Rural Environmental Concern: Effects of Position, Partisanship, and Place


  • The Communities and Forests in Oregon (CAFOR) project was supported by a grant from the Disaster Resilience for Rural Communities Program, which is part of the National Institute of Food and Agriculture program of the U.S. Department of Agriculture (Award #2010-67023-21705). Preliminary field data collection was funded by a graduate field research grant from the Mazamas Foundation and Stevens was partially supported by the National Science Foundation under Grant No. 0801544 in the Quantitative Spatial Ecology, Evolution and Environment Program at the University of Florida. The Ketchikan and Southeast Alaska surveys received support from the USDA Rural Development program. Puget Sound surveys were funded by the U.S. Environmental Protection Agency, the National Oceanographic and Atmospheric Administration (National Marine Fisheries Service), and the College of Liberal Arts at the University of New Hampshire. Other Community and Environment in Rural America project surveys have been supported by grants from the Ford Foundation, Neil and Louise Tillotson Fund, the Office of Rural Development in the U.S. Department of Agriculture, and the Carsey Institute at the University of New Hampshire. The UNH Survey Center conducted all telephone interviews for these surveys, while the Carsey Institute provided logistical and administrative support.

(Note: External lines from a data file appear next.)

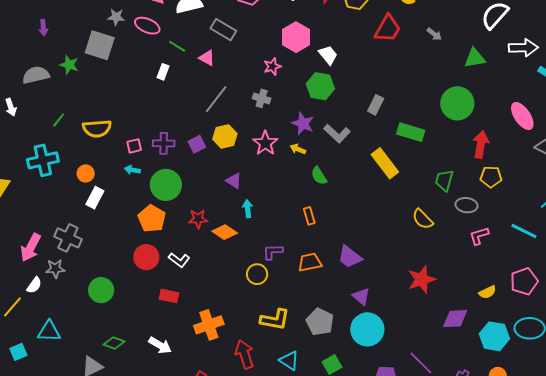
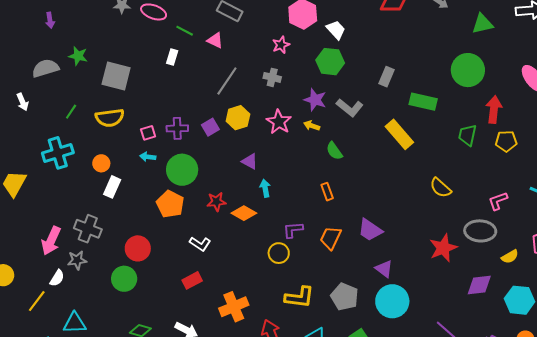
gray square: (100, 45) -> (116, 76), moved
green trapezoid: (444, 180) -> (467, 135), moved
gray ellipse: (467, 205) -> (480, 231), moved, size x1.4
red circle: (146, 257) -> (138, 248), moved
orange trapezoid: (310, 262) -> (331, 238), turned -50
red rectangle: (169, 296) -> (192, 280), turned -36

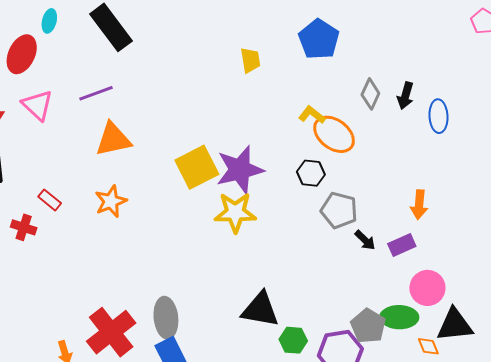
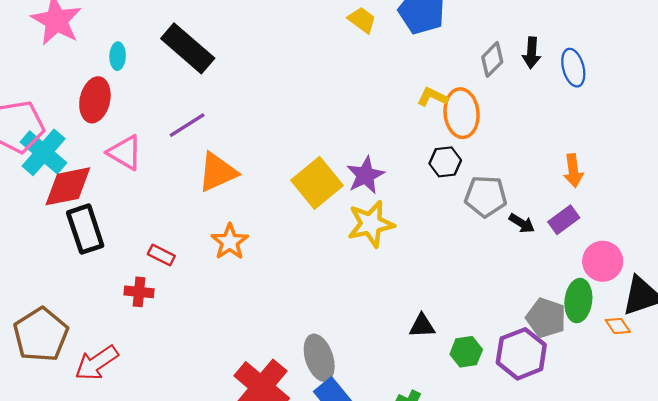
yellow trapezoid: (250, 60) -> (362, 20), moved, turned -32
gray diamond: (370, 94) -> (492, 59), turned 32
orange ellipse: (334, 134) -> (462, 113), turned 60
purple star: (240, 170) -> (365, 175), size x0.7
black triangle: (260, 310) -> (422, 326), size x0.6
green ellipse: (399, 317) -> (578, 301), turned -72

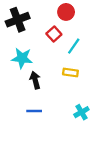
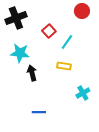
red circle: (66, 12) -> (82, 11), moved
blue line: (34, 111) -> (39, 112), moved
cyan cross: (81, 112) -> (83, 93), moved

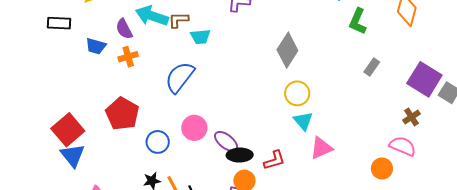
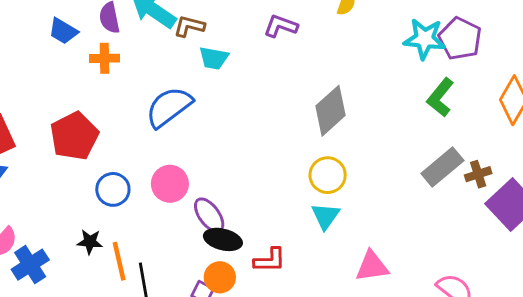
gray rectangle: (372, 67) -> (442, 167), size x1.6
brown cross: (411, 117) -> (478, 174), moved
pink triangle: (321, 148) -> (372, 266), moved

The social bases of environmental concern in rural America resemble those for the nation as a whole, but also reflect the influence of place. Some general place characteristics, such as rates of population growth or resource-industry employment, predict responses across a number of environmental issues. Other unique or distinctive aspects of local society and environment matter as well. We extend earlier work on both kinds of place effects, first by analyzing survey data from northeast Oregon. Results emphasize that “environmental concern” has several dimensions. Second, we contextualize the Oregon results using surveys from other regions. Analysis of an integrated dataset (up to 12,000 interviews in 38 U.S. counties) shows effects from respondent characteristics and political views, and from county rates of population growth and resource-based employment. There also are significant place-to-place variations that are not explained by variables in the models. To understand some of these we return to the local scale. In northeast Oregon, residents describe how perceptions of fire danger from unmanaged forest lands shape their response to the word conservation. Their local interpretation contrasts with more general and urban connotations of this term, underlining the importance of place for understanding rural environmental concern.